There’s a lot to glean from this ad, and not just about Mastriano being dangerous. We’ve seen ads that tout a candidate’s support of the LGBTQ community and same-sex marriage. (Most recently, Shapiro’s own ads have highlighted his tremendous support and allyship.) And we’ve seen ads that highlight a candidate’s homophobia as a reason to not support them. But it’s rare to see an ad that shows a candidate’s views on LGBTQ community and filters them through an economic lens. 

It’s not just that Doug Mastriano is against LGBTQ people, their relationships and their marriages; it’s that Mastriano’s views have economic ramifications for all Pennsylvanians, and not just LGBTQ ones. If Mastriano wins the governorship and Pennsylvania becomes as anti-LGBTQ as North Carolina or Florida, jobs will leave the state because companies won’t want to be here. The ad poses an existential question to voters: Which do you care more about: your community having jobs, or gay marriage being illegal? The Shapiro campaign is banking, smartly, that a majority of Pennsylvanians would say they care more about having jobs.

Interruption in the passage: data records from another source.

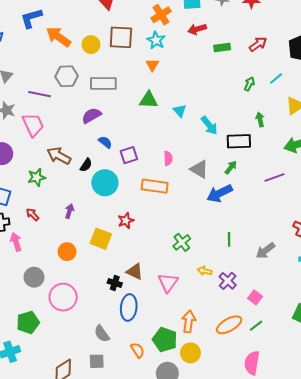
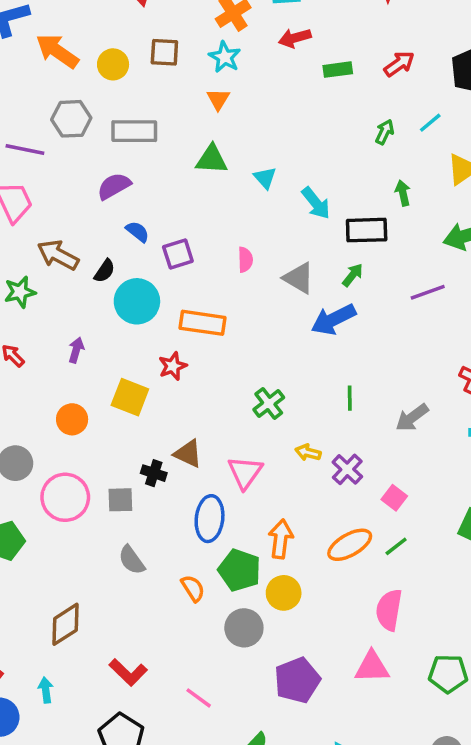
brown square: (121, 37) -> (164, 52), size x0.7
orange rectangle: (155, 186) -> (203, 323), moved
blue ellipse: (129, 307) -> (210, 519), moved
gray square: (97, 361) -> (120, 500), moved

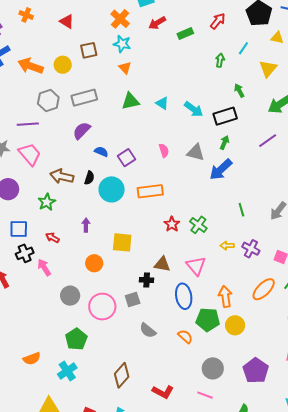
red star: (173, 366) -> (172, 224), moved
gray circle: (244, 628) -> (213, 368), moved

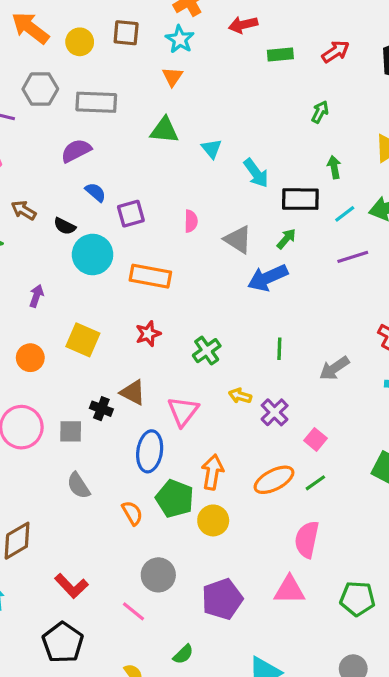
cyan line: (243, 48) -> (345, 214), moved
brown arrow: (62, 176) -> (24, 210), size x0.7
black semicircle: (89, 178) -> (65, 226), turned 80
red star: (172, 224) -> (148, 334), moved

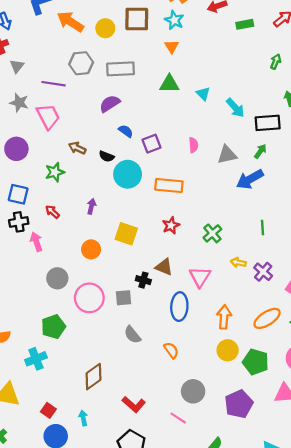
brown square: (126, 33) -> (137, 19), size x1.4
gray triangle: (238, 240) -> (227, 155), turned -40
green pentagon: (175, 499) -> (256, 362), moved

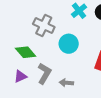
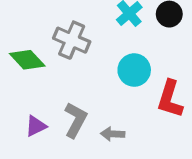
cyan circle: (69, 44) -> (134, 70), moved
green diamond: (26, 52) -> (27, 60), moved

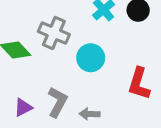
cyan circle: (134, 70) -> (91, 58), moved

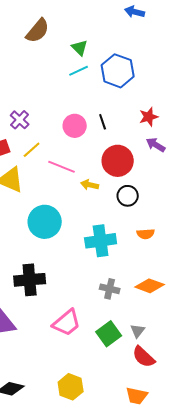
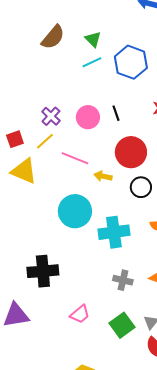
brown semicircle: (38, 31) -> (53, 37), moved
purple cross: (20, 120) -> (51, 116), moved
cyan circle: (45, 222) -> (75, 211), moved
pink trapezoid: (67, 323) -> (80, 314), size x0.7

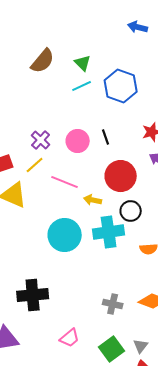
cyan cross: (114, 232) -> (109, 232), moved

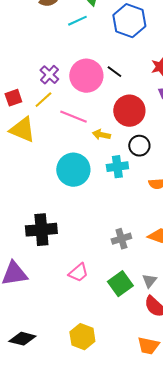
cyan line: (82, 86) -> (77, 21), moved
black line: (106, 137) -> (114, 72), turned -35
pink circle: (78, 141) -> (86, 76), size x1.4
cyan cross: (109, 232) -> (117, 167), size x0.7
gray cross: (113, 304) -> (121, 239), turned -30

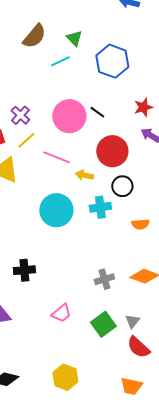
purple cross: (49, 75) -> (20, 115), moved
black cross: (41, 230) -> (24, 270), size x0.7

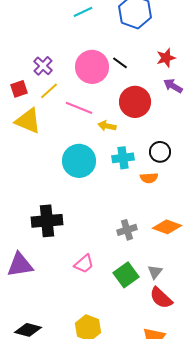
black circle: (122, 186) -> (160, 152), moved
orange semicircle: (140, 224) -> (149, 178), moved
black cross: (24, 270) -> (47, 221), size x1.4

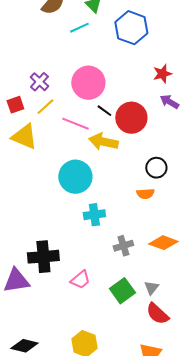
black line: (120, 63) -> (104, 111), moved
yellow arrow: (107, 126) -> (103, 142), size x1.6
cyan cross: (123, 158) -> (94, 215), moved
black cross: (47, 221) -> (43, 257), moved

The commercial also shows something very important about the LGBTQ community: we’ve become visible enough, and our equality has become important enough, that companies will move their jobs and events to places that support our basic rights. Let’s repeat that, but in a different way: companies will take jobs away from states that are anti-LGBTQ. States that pass anti-LGBTQ laws will lose money and their citizens will lose livelihoods. If you do something stupid, you will face the consequences.

The reason that our community has become large enough and powerful enough to warrant these basic showcases of decency is that more and more people are coming out in all areas of life. You have people in corporations making CEOs pay attention. You have people in politics making legislators pay attention. You have teachers in schools making school boards pay attention. You have people in communities making their neighbors pay attention. LGBTQ people exist, and all they want, all we want, is to be treated equitably.

Through all of that work, we are helping people understand that supporting the LGBTQ community is about decency and common sense. And anybody who has ever held a job knows: if you don’t have decency and common sense, nobody will want to work with you.

Doug Mastriano has neither decency nor common sense. If he’s elected to lead Pennsylvania, I think you know what’ll happen next.